Moonpie is diong well today, still enjoying the warming weather. Still enjoying being pregnant lol.. I think she is holding it in to annoy me. Good news for my sister, her QH mare foaled yesterday, she got a beautiful little april fools colt. Looks to be a bay but she says he has gray around his eyes so maybe will roan out. Added a picture of him. Hopefully moonpie will follow suit now.


----------



## AnnaC (Apr 2, 2014)

What a super looking colt - your sister must be thrilled. Please send our congratulations.


----------



## jstarr78 (Apr 2, 2014)

Got moonpie out this evening for some pampering. Brushed her and braided her tail.(looks terrible, not much of a braider) Maybe some promising progrss. I thought she had dropped already but she is definately looking very v-shaped. What are your thoughts? Her bag is a little more full than earlier and her vulva looks more elongated(and some soft stools, can see evidence of that on er behind). I don't know, starting to think I see stuff because of my eagerness.


----------



## Brooke S. (Apr 2, 2014)

Looks like she's getting close...Good luck!!


----------



## Magic Marker Minis (Apr 2, 2014)

She is very V'd and elongated. Won't be much longer to wait.


----------



## eagles ring farm (Apr 2, 2014)

She looks like she's very close keep a good eye on her for now on

congrats to your sister on a very handsome colt


----------



##  (Apr 2, 2014)

VERY handsome colt.

She's definitely 'within range'. She'll need a few good rolls to get that baby lined up, but don't leave her alone now. She is surely dropped and "V'd" and looks elongated enough say she'll foal soon for you. Make a nice straw/hay bed and watch. It won't be long now!

Pretty girl!


----------



## AnnaC (Apr 3, 2014)

I agree with the others - baby is on it's way!! Dont leave her side!!
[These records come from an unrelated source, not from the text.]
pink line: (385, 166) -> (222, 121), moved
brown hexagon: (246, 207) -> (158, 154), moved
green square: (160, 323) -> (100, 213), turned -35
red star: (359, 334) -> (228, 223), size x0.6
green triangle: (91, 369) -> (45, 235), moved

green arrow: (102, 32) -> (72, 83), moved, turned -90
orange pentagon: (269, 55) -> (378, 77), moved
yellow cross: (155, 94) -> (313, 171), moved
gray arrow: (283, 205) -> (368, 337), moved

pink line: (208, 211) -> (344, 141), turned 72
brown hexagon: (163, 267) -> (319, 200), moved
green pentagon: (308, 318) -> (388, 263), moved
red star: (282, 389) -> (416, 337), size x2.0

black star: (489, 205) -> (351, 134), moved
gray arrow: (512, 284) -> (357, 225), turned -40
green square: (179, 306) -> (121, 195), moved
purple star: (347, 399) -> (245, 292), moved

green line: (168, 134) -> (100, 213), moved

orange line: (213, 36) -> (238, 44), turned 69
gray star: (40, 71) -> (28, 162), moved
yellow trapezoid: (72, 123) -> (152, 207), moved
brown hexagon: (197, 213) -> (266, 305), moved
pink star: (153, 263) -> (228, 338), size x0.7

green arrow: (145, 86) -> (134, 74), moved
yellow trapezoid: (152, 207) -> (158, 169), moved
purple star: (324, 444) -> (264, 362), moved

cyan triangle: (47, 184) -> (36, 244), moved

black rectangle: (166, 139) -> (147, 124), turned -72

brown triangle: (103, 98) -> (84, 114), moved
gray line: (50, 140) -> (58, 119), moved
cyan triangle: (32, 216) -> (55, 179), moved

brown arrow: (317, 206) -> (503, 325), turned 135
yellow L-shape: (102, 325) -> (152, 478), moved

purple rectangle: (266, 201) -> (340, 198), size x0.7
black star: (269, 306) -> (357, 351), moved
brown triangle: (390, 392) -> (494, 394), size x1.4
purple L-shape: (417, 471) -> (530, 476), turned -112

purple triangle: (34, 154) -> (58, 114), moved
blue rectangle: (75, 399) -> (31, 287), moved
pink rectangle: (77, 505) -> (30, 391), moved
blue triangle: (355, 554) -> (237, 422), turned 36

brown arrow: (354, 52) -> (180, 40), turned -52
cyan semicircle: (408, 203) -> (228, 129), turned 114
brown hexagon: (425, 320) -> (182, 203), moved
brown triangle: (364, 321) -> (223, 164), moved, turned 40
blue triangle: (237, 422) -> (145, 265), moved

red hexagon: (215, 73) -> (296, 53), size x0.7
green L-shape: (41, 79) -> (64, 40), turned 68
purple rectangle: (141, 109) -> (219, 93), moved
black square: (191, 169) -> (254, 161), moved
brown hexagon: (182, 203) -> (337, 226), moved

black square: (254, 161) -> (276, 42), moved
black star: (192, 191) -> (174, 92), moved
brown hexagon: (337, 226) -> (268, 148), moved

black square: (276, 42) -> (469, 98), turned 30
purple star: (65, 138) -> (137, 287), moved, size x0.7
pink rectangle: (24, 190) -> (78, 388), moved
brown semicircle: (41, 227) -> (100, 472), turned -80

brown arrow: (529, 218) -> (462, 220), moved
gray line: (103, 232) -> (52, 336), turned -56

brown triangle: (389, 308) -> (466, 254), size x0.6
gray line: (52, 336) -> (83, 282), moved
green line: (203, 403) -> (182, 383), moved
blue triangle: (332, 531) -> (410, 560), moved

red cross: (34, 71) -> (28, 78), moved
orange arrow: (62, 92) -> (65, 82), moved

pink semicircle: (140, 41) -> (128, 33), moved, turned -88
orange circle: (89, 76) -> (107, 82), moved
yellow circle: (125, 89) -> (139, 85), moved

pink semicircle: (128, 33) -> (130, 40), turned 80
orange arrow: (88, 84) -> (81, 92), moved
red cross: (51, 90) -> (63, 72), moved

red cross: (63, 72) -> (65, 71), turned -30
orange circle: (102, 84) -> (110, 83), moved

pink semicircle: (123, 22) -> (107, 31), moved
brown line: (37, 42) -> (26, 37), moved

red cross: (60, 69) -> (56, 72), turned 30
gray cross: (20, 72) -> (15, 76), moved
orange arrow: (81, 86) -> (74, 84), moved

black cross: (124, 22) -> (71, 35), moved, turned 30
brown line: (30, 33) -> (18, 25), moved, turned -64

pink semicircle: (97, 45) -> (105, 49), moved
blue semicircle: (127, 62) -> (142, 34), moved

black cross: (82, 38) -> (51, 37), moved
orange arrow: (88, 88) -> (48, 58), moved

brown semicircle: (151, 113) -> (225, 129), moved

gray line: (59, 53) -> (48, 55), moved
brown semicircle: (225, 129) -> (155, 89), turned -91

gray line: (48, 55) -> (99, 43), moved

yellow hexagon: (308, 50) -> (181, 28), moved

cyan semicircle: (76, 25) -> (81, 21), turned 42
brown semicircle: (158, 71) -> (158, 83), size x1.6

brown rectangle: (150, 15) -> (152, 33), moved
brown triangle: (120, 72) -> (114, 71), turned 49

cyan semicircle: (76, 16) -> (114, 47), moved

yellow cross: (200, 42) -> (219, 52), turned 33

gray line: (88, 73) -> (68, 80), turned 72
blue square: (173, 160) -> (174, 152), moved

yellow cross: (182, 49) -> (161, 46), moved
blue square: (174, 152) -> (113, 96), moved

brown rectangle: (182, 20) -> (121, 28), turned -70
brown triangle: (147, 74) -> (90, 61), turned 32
Looking forward to hearing an announcement.


----------



## Brooke S. (Apr 3, 2014)

How is she today?


----------



## amyjoy85 (Apr 3, 2014)

Looks close. I wouldn't leave her. We just lost a colt because of not being there. Don't want anyone else to have to deal with that if possible. 5 min late is too late. Good luck and happy foaling


----------



## Brooke S. (Apr 7, 2014)

Has she foaled yet??


----------



## Brooke S. (Apr 7, 2014)

Has she foaled yet??


----------



##  (Apr 8, 2014)

Please give an update! We're always worried when things are this close, and we don't hear. Praying you've just been busy with your new baby!


----------



## jstarr78 (Apr 8, 2014)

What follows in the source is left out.